Project: Houses of Tomorrow, by Robert Boyce and Jan Tichy
Grantee: Elmhurst Art Museum, Elmhurst, Ill.
Graham Foundation project description: Houses of Tomorrow encompasses an exhibition and programming that explores the groundbreaking work of Keck and Keck, two architect brothers from Chicago working in the early part of the 20th century, and follows how their innovative ideas have evolved through today. For the 1933 World’s Fair in Chicago, George Fred Keck developed a visionary design for a new, modernized home and called it the House of Tomorrow. His House of Tomorrow was the first glass house in America, predating the same uses and adaptations of these materials and methods driven into popularity (or notoriety) by modernists such as Mies van der Rohe by more than 15 years. By furthering efficiency issues from their own House of Tomorrow, Keck and Keck innovated new designs to become the first solar architects. The exhibition shows how their development of passive solar energy and other modern construction methods were early precursors to the sustainable building practices of today.
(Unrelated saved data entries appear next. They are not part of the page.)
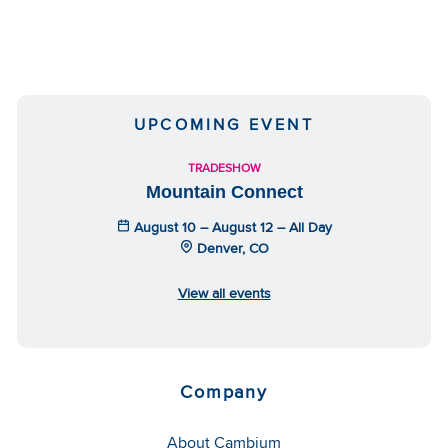
UPCOMING EVENT
TRADESHOW
Mountain Connect
August 10 – August 12 – All Day
Denver, CO
View all events
Company
About Cambium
Project: Accumulation: The Art, Architecture, and the Media of Climate Change, by Nick Axel, Daniel A. Barber, Nikolaus Hirsch, and Anton Vidokle
Grantee: E-flux Architecture, New York
Graham Foundation project description: Although we can experience weather, we can only understand climate through media. This volume examines a new epistemological location for media as a site for scholarly analysis. Familiar causal assumptions, relationships between interior and exterior, and specters of instrumentality and hope inform how methods and objects are framed and become available for inquiry. The processes leading to climatic changes are slow and agglomerative, and resist familiar forms of representation. Scholars of art, architecture, and media have explored new analytic methods and historical narratives. Humanistic inquiry has, in this sense, encountered a threatened environment through embracing uncertainty, unpredictability, and risk. The cultural imaginary exploring biotic processes and social systems is in transition and can be critically evaluated for the visions of the future it contains. Images and the mediatic propensities that they elicit, as the essays in this volume demonstrate, are caught between conditioned passivity and renewed urgency.